(LISTED ENTRIES)

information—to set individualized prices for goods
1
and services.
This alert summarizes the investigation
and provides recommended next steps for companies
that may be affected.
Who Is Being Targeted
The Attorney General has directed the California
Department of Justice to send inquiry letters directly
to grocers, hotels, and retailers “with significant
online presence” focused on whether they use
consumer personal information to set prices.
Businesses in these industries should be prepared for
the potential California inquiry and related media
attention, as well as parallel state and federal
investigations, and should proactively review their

(TRY IT)
Your task is to collect every line above that contains the word "should".

(YOUR SOLUTION)
Businesses in these industries should be prepared for
investigations, and should proactively review their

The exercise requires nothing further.